Das Diner beim Präsidenten

Die von Mrs. Slater in Aussicht gestellte Einladung bei Sr. Excellenz dem Präsidenten Jefferson Davis war in aller Form an Miß Emmy Brown ergangen und von dieser mit widerstrebendem Gefühl angenommen worden. Seit der Stunde, da sie die Ueberzeugung hatte, daß ein Unheil durch die Entdeckung der Spionin gegen sie im Anzuge sei, verfolgte sie eine namenlose Angst. Sie dachte dabei weniger an sich als an das Schicksal ihrer theuren Freundin. Der Gram und die Angst brachten sie fast zur Verzweiflung, um so mehr, als eine zarte Rücksicht gegen Esther sie verhinderte, dieser ihr Herz auszuschütten. Esther wußte noch nichts von der drohenden Gefahr, die über ihrem, wie über Emmy's Haupte schwebte.

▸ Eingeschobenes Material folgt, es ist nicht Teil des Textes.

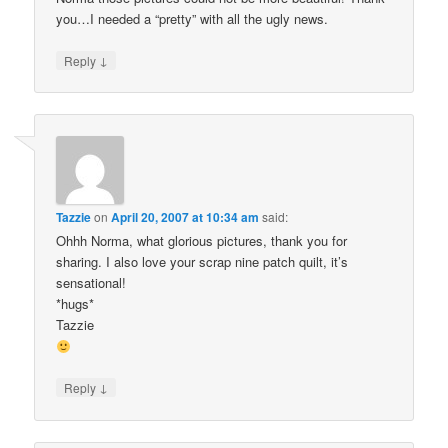
you…I needed a “pretty” with all the ugly news.
↓
Reply
Tazzie
on
April 20, 2007 at 10:34 am
said:
Ohhh Norma, what glorious pictures, thank you for
sharing. I also love your scrap nine patch quilt, it’s
sensational!
*hugs*
Tazzie
↓
Reply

So standen die Sachen, als einige Tage nach dem Besuch der Mrs. Slater Esther und Margot eben beschäftigt waren, die letzte Hand an die glänzende Toilette der jungen Dame zu legen, in welcher diese sich zum Diner zu begeben beabsichtigte.

»O, jetzt bist Du schön, sehr schön!« rief Esther entzückt, einen Schritt zurücktretend und sie mit herzlicher Befriedigung betrachtend. »Du bist bezaubernd,« fuhr sie fort, »je länger ich Dich ansehe, desto mehr werde ich von Deiner Erscheinung begeistert; Es sollte mich nicht wundern, wenn die Eisherzen der Aristokraten, welche Dich dort sehen werden, bei Deinem Anblick zu zerschmelzen, und wenigstens so lange diese Sonne ihnen strahlt, menschlich zu fühlen gezwungen würden.«

»Ach, wenn das der Fall wäre!« seufzte Emmy, den Kopf gesenkt und das Kinn in die Hand gestützt, ohne auch nur einen Blick in den Spiegel zu werfen. »Aber ich fürchte, diese Menschen sind durch nichts zu rühren.« –

Sie schwieg eine Weile gedankenvoll und starrte auf den Teppich, dann fügte sie, als ob sie sich's nochmal überlegt hätte, langsam den Kopf schüttelnd, hinzu:

»Nein, – nein, – nein! Sie lassen sich nicht erweichen.«

Esther näherte sich ihr und legte zärtlich ihre Hand auf den alabasterweißen Hals der Freundin.

»Was hast Du nur, Theure,« sagte sie in sanft zuredendem Tone. »Seit einigen Tagen bist Du trauriger und blickst kummervoller, als ich Dich je gesehen. Du verbirgst mir etwas. – Thränen? – Emmy, weshalb diese Thränen? Verdiene ich Dein Vertrauen nicht mehr? Ich bitte, ich flehe Dich an, Emmy, theile mir mit, was Dich bekümmert. Ist es dieser Besuch? – Ich kann mir's nicht denken, denn wenn er Dir auch unangenehm ist, so ist das doch kein Grund zu einem Gram, der offenbar tief, tief in Deinem Herzen wurzelt.«

Emmy barg den Kopf an dem Busen der Freundin, und unter Schluchzen und während ihre Thränen über die zarten Wangen herabflossen, rief sie:

»Esther, Du bist verloren – Du, und ich auch!«

»Was sagst Du?« fragte Esther betroffen.

»Ich wollte Dir's nicht sagen, um Dir die Angst, die ich fühle, zu ersparen, aber heute muß ich es thun, um Dich zu warnen, daß Du während meiner Abwesenheit keine Unvorsichtigkeit begehst. – Nimm Dich in Acht, Esther, fahre nicht aus und laß Niemand zu Dir. Hörst Du? Ich habe dringende, sehr dringende Gründe, Dir das zu rathen.«

»Ha! ich errathe; man hat Verdacht, daß ich bei Dir bin!« rief Esther bestürzt.

Emmy nickte traurig mit dem Kopfe, und deutete mit dem Finger durch das Fenster auf den Platz.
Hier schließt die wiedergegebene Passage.